Ross Sheil, Staff Reporter
LOCAL SUGAR officials will be protesting outside the gates of the British High Commission in Kingston tomorrow against a plan by the European Union (EU) to cut the price of sugar from the Caribbean by 39 per cent.
The EU's announcement is expected on June 22.
According to Professor Trevor Munroe, president of the University and Allied Workers Union (UAWU), the protest will start at noon tomorrow and will include delegates of the three unions representing employees in the sugar industry. The other two unions are the Bustamante Industrial Trade Union and the National Workers Union. The unions staged a similar protest last summer.
A delegation from the demonstrators will meet with British High Commissioner Peter Mathers and head of the European Commission delegation in Jamaica, Gerd Jarchow, Munroe disclosed.
COINCIDES WITH EU SUMMIT
The protest coincides with a meeting of the heads of the local EU member missions at the British High Commission.
Today is also when the EU's annual summit is to be held in Luxembourg, presided over by British Prime Minister Tony Blair.
The current situation follows last year's ruling by the World Trade Organisation (WTO) that EU sugar exports are subsidised beyond levels accepted by the WTO. This sugar includes the 1.6 million tonnes imported annually at high prices from African, Caribbean and Pacific (ACP) producers.

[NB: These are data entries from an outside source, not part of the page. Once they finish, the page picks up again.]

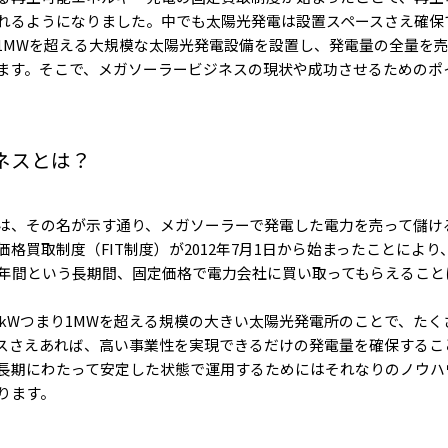
れるようになりました。中でも太陽光発電は設置スペースさえ確保
1MWを超える大規模な太陽光発電設備を設置し、発電量の全量を
ます。そこで、メガソーラービジネスの現状や成功させるためのポ
ネスとは？
は、その名が示す通り、メガソーラーで発電した電力を売って儲け
格買取制度（FIT制度）が2012年7月1日から始まったことによ
0年間という長期間、固定価格で電力会社に買い取ってもらえること
00kWつまり1MWを超える規模の大きい太陽光発電所のことで、た
スさえあれば、高い事業性を実現できるだけの発電量を確保するこ
長期にわたって安定した状態で運用するためにはそれなりのノウハ
ります。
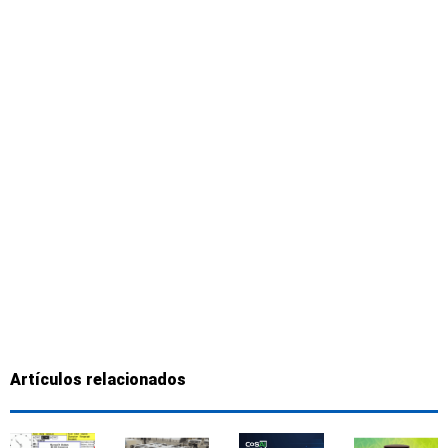
Artículos relacionados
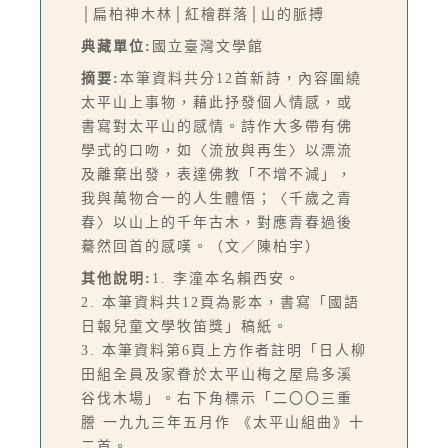
│扁柏神木林│紅檜群落│山的脈搏
典藏單位:
國立臺灣文學館
摘要:
本筆資料共分12首新詩，內容圍繞
太平山上事物，藉此抒發個人情感，或
書寫對太平山的感情。詩作大多帶有佛
學式的口吻，如〈流放與再生〉以漂流
及離棄出發，表達佛教「不增不減」，
我與萬物合一的人生體悟；〈千歲之青
春〉以山上的千年古木，對應青春過後
驀然回首的感嘆。（文／陳柏宇）
其他說明:
1. 李潼本名賴西安。
2. 本筆資料共12頁為影本，書寫「國語
日報兒童文學牧笛獎」稿紙。
3. 本筆資料第6頁上方作者註明「日人柳
田組全員及家眷於太平山梅之屋烏多溪
谷伐木場」。右下角標示「二〇〇三重
謄 一九九三年五月作 《太平山組曲》十
二首。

As a result, the EU announced it would abandon the 1975 Sugar Protocol signed with ACP countries guaranteeing them price and quantities of exports for an indefinite period.
ACP countries and the Jamaican sugar industry have argued against the cuts and the timing, which they said is too sudden, and threatens the industry's future.
More time is needed they argue, to adapt to modern market conditions and move into refining, ethanol production and energy co-generation.